◆ WHAT THIS TASK INVOLVES:
Find the word "nicht" below. Copy each line that has it.

Saved entries
———
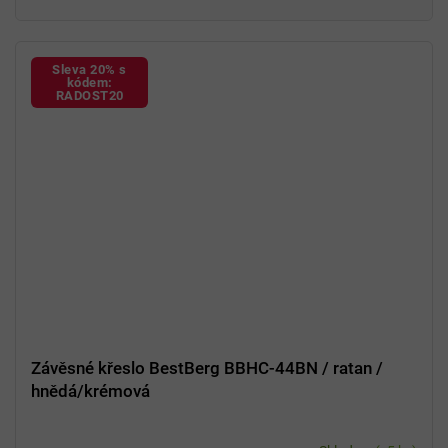
Včetně stojanu a polštářků
Sleva 20% s
kódem:
RADOST20
Závěsné křeslo BestBerg BBHC-44BN / ratan /
hnědá/krémová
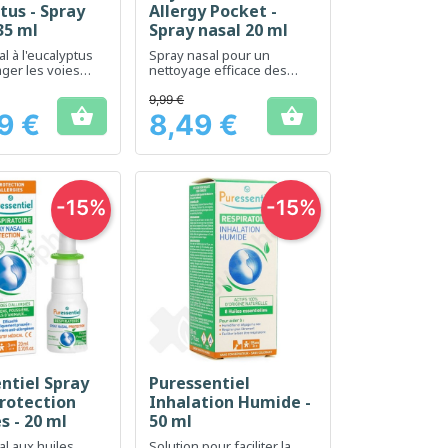
tus - Spray
Allergy Pocket -
35 ml
Spray nasal 20 ml
l à l'eucalyptus
Spray nasal pour un
ger les voies
nettoyage efficace des
es et faciliter la
sinus
n
9,99 €


9 €
8,49 €
Prix
-15%
-15%
ntiel Spray
Puressentiel
erçu rapide
Aperçu rapide

rotection
Inhalation Humide -
s - 20 ml
50 ml
al aux huiles
Solution pour faciliter la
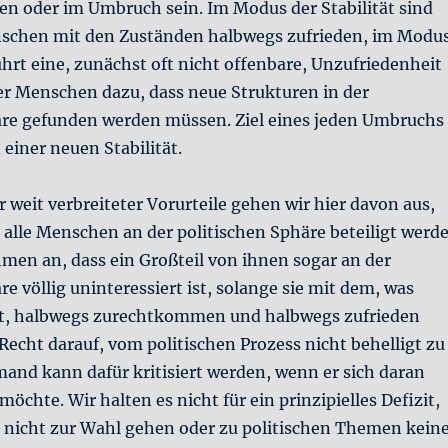
den oder im Umbruch sein. Im Modus der Stabilität sind
schen mit den Zuständen halbwegs zufrieden, im Modu
rt eine, zunächst oft nicht offenbare, Unzufriedenheit
der Menschen dazu, dass neue Strukturen in der
äre gefunden werden müssen. Ziel eines jeden Umbruchs
 einer neuen Stabilität.
 weit verbreiteter Vorurteile gehen wir hier davon aus,
 alle Menschen an der politischen Sphäre beteiligt werd
men an, dass ein Großteil von ihnen sogar an der
re völlig uninteressiert ist, solange sie mit dem, was
ert, halbwegs zurechtkommen und halbwegs zufrieden
n Recht darauf, vom politischen Prozess nicht behelligt zu
and kann dafür kritisiert werden, wenn er sich daran
möchte. Wir halten es nicht für ein prinzipielles Defizit,
icht zur Wahl gehen oder zu politischen Themen kein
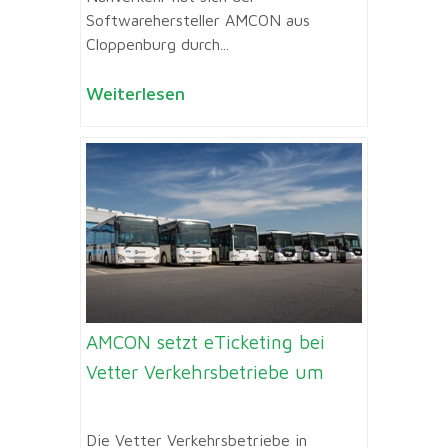
Softwarehersteller AMCON aus
Cloppenburg durch...
Weiterlesen
AMCON setzt eTicketing bei
Vetter Verkehrsbetriebe um
Die Vetter Verkehrsbetriebe in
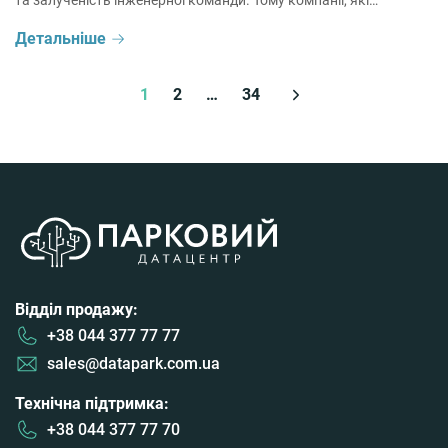
та залученість інженерної команди. Тому компанії, які
використовують SAP HANA як платформу для власних
Детальніше
корпоративних систем, дедалі частіше розглядають міграцію
SAP-середовища у хмару.
1
2
…
34
Відділ продажу:
+38 044 377 77 77
sales@datapark.com.ua
Технічна підтримка:
+38 044 377 77 70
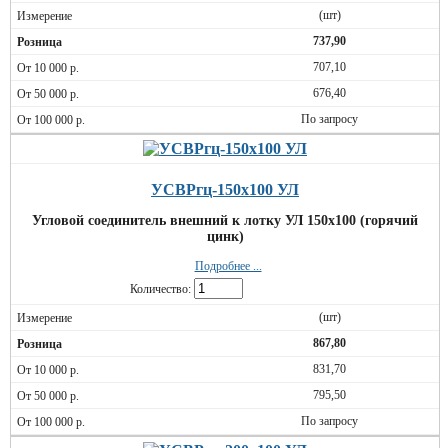
(шт)
737,90
707,10
676,40
По запросу
УСВРгц-150х100 УЛ
Угловой соединитель внешний к лотку УЛ 150х100 (горячий
цинк)
Подробнее ...
Количество:
(шт)
867,80
831,70
795,50
По запросу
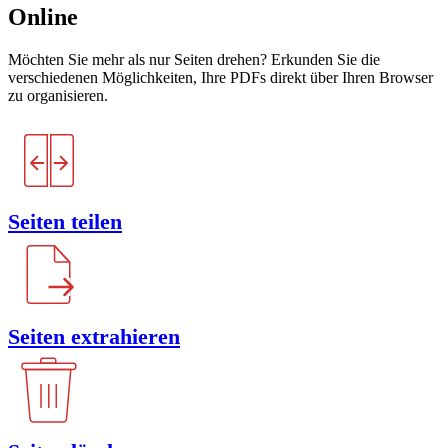
Online
Möchten Sie mehr als nur Seiten drehen? Erkunden Sie die
verschiedenen Möglichkeiten, Ihre PDFs direkt über Ihren Browser
zu organisieren.
Seiten teilen
Seiten extrahieren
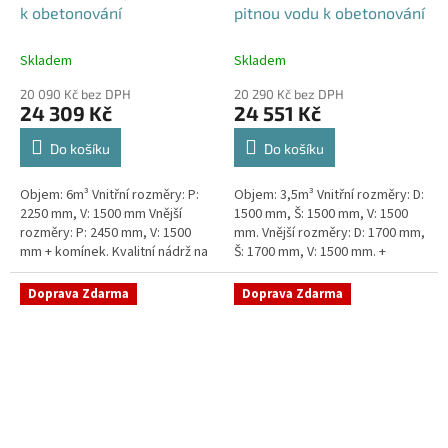
k obetonování
pitnou vodu k obetonování
Skladem
Skladem
20 090 Kč bez DPH
20 290 Kč bez DPH
24 309 Kč
24 551 Kč
Do košíku
Do košíku
Objem: 6m³ Vnitřní rozměry: P:
Objem: 3,5m³ Vnitřní rozměry: D:
2250 mm, V: 1500 mm Vnější
1500 mm, Š: 1500 mm, V: 1500
rozměry: P: 2450 mm, V: 1500
mm. Vnější rozměry: D: 1700 mm,
mm + komínek. Kvalitní nádrž na
Š: 1700 mm, V: 1500 mm. +
pitnou vodu pod parkovací
komínek Kvalitní nádrž na pitnou
stání. Průměr a umístění všech...
vodu pod parkovací...
Doprava Zdarma
Doprava Zdarma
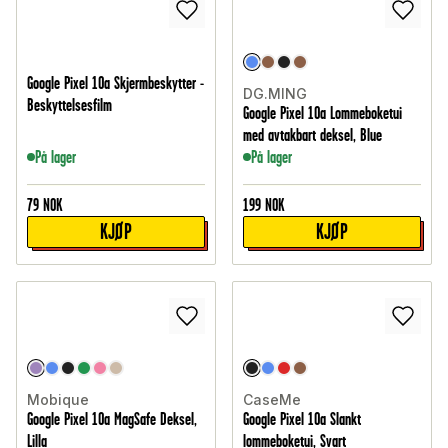
Google Pixel 10a Skjermbeskytter -
DG.MING
Beskyttelsesfilm
Google Pixel 10a Lommeboketui
med avtakbart deksel, Blue
På lager
På lager
79
NOK
199
NOK
KJØP
KJØP
Mobique
CaseMe
Google Pixel 10a MagSafe Deksel,
Google Pixel 10a Slankt
Lilla
lommeboketui, Svart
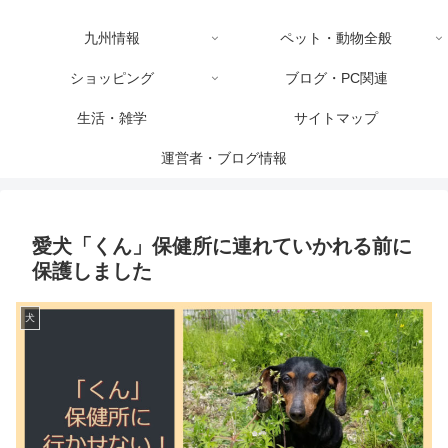
九州情報
ペット・動物全般
ショッピング
ブログ・PC関連
生活・雑学
サイトマップ
運営者・ブログ情報
愛犬「くん」保健所に連れていかれる前に
保護しました
犬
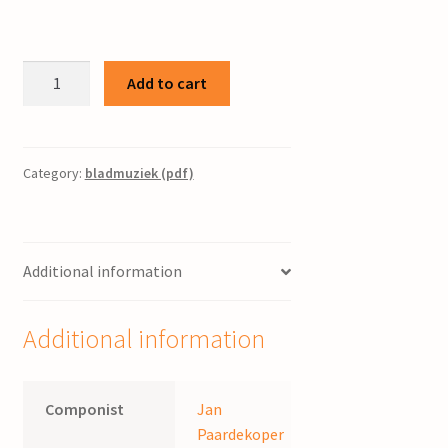
Psalm
Add to cart
67
/
J.
Paardekoper
Category:
bladmuziek (pdf)
quantity
Additional information
Additional information
Componist
Jan
Paardekoper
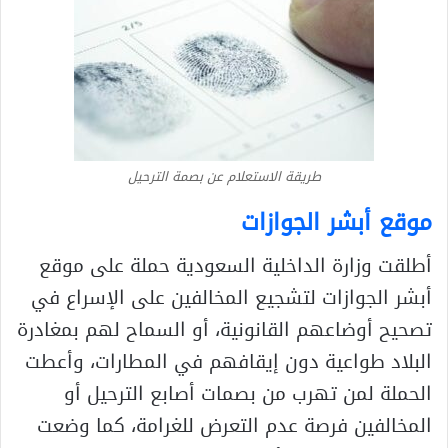
طريقة الاستعلام عن بصمة الترحيل
موقع أبشر الجوازات
أطلقت وزارة الداخلية السعودية حملة على موقع
أبشر الجوازات لتشجيع المخالفين على الإسراع في
تصحيح أوضاعهم القانونية، أو السماح لهم بمغادرة
البلاد طواعية دون إيقافهم في المطارات، وأعطت
الحملة لمن تهرب من بصمات أصابع الترحيل أو
المخالفين فرصة عدم التعرض للغرامة، كما وضعت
———
◆ WRITTEN RESPONSE:
rt eine, zunächst oft nicht offenbare, Unzufriedenheit
n Recht darauf, vom politischen Prozess nicht behelligt zu
möchte. Wir halten es nicht für ein prinzipielles Defizit,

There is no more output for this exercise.